Todos cuentan que el escaso
movimiento que se ve es fruto de agosto, que cada vez hay menos turismo griego
y que los europeos flaquean. Los precios teóricos que los hoteles griegos
cuelgan detrás de sus puertas siempre se pudieron negociar, pero ahora están
por los suelos incluso en su mes dorado.
Mientras hacemos kilómetros
bajo el sol, la sensación de que solo estamos paseando por la fina superficie
de pista de hielo aumenta. Compro el Athens News, como si los periódicos
pudieran explicar lo que les está pasando a los griegos y yo entenderlo con tan
solo unos días de viaje. Me me entero de que Chíos ha ardido y que la falta de
medios lo ha avivado, y me suena muy familiar. Leo
la historia de las revueltas en Hydra con peleas entra los habitantes
y la policía para impedir que se llevaran detenido a un vecino dueño de un
restaurante por defraudar a Hacienda. O los problemas de racismo, con
televisiones locales que lo animan, patrullas callejeras, ataques nazis contra
inmigrantes, guetos en el centro de Atenas. Historias de suicidios, de
yacimientos expoliados.
Entonces el viaje llega a la
isla de Ikaria, una de las miles de islas griegas. No la más bonita, ni la más
rica, ni la más pequeña o desconocida pero sí con un poco de todo eso y un
carácter especial. Cuando dijimos el nombre de nuestro destino, la
farmacéutica y la chica del alquiler suspiraron un poco y se les iluminó la
cara.
A Ikaria parece que el
estrés no ha llegado: el reloj está mal visto, la siesta es sagrada, la tasa de
enfermedades crónicas es baja, todo el mundo saluda a todo el mundo, está
llena de centenarios, se toman el trabajo de estar con los amigos muy en
serio, la dieta es mediterránea y todo ello parece estar naturalmente
relacionado. Incluso la leyenda que nos habían contado en la península resultó
ser cierta: en el pueblo de Christos Raches, los comerciantes llevan con
orgullo vivir no pendientes de los demás sino como les apetece a ellos… y nunca
les suele apetecer madrugar ni abrir sus tiendas antes de las 8 de la noche.
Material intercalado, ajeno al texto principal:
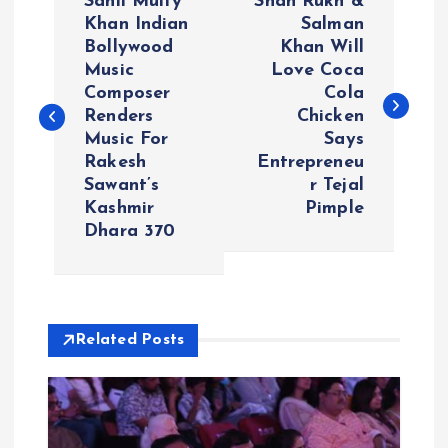
Sahil Multy
Shah Rukh &
o
Khan Indian
Salman
Bollywood
Khan Will
Music
Love Coca
s
Composer
Cola
Renders
Chicken
t
Music For
Says
Rakesh
Entrepreneu
n
Sawant’s
r Tejal
Kashmir
Pimple
a
Dhara 370
v
i
Related Posts
g
a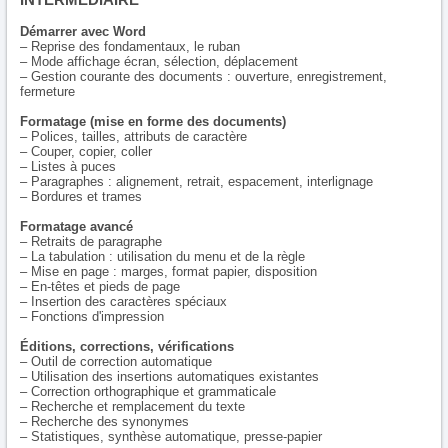
Démarrer avec Word
– Reprise des fondamentaux, le ruban
– Mode affichage écran, sélection, déplacement
– Gestion courante des documents : ouverture, enregistrement,
fermeture
Formatage (mise en forme des documents)
– Polices, tailles, attributs de caractère
– Couper, copier, coller
– Listes à puces
– Paragraphes : alignement, retrait, espacement, interlignage
– Bordures et trames
Formatage avancé
– Retraits de paragraphe
– La tabulation : utilisation du menu et de la règle
– Mise en page : marges, format papier, disposition
– En-têtes et pieds de page
– Insertion des caractères spéciaux
– Fonctions d'impression
Éditions, corrections, vérifications
– Outil de correction automatique
– Utilisation des insertions automatiques existantes
– Correction orthographique et grammaticale
– Recherche et remplacement du texte
– Recherche des synonymes
– Statistiques, synthèse automatique, presse-papier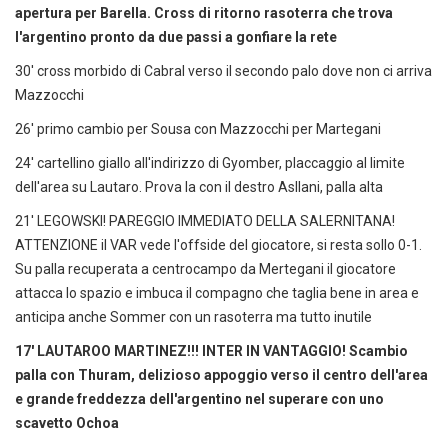
apertura per Barella. Cross di ritorno rasoterra che trova
l'argentino pronto da due passi a gonfiare la rete
30' cross morbido di Cabral verso il secondo palo dove non ci arriva
Mazzocchi
26' primo cambio per Sousa con Mazzocchi per Martegani
24' cartellino giallo all'indirizzo di Gyomber, placcaggio al limite
dell'area su Lautaro. Prova la con il destro Asllani, palla alta
21' LEGOWSKI! PAREGGIO IMMEDIATO DELLA SALERNITANA!
ATTENZIONE il VAR vede l'offside del giocatore, si resta sollo 0-1.
Su palla recuperata a centrocampo da Mertegani il giocatore
attacca lo spazio e imbuca il compagno che taglia bene in area e
anticipa anche Sommer con un rasoterra ma tutto inutile
17' LAUTAROO MARTINEZ!!! INTER IN VANTAGGIO! Scambio
palla con Thuram, delizioso appoggio verso il centro dell'area
e grande freddezza dell'argentino nel superare con uno
scavetto Ochoa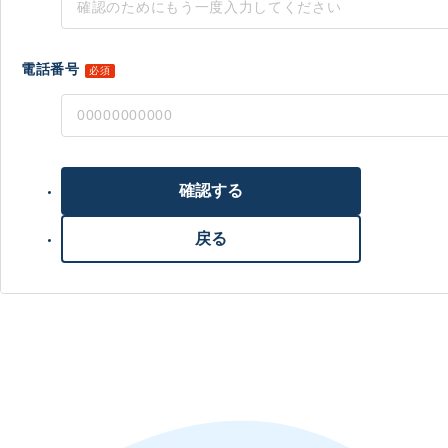
電話番号
必須
確認する
戻る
Lejos de Atenas, Ikaria está
acostumbrada a cuidar de si misma. "No, no os voy a alquilar una moto
porque aquí conducimos como locos, las carreteras están fatal y el hospital más
cercano está a dos horas", dicen al intentar repetir la jugada del
alquiler del transporte en un comercio local. El mismo escepticismo al boom de
los años anteriores parece protegerles ahora. Quien llega parece que ha viajado
al pasado, un pasado paralelo donde mirar el móvil en lugar de al mar se
evidencia estúpido. No soy tan inocente como para pensar que Ikaria es así,
porque pasa que la idea de un viaje dice más sobre uno mismo que sobre el lugar
visitado. Pero ojalá sea ese el futuro agazapado detrás del otro futuro.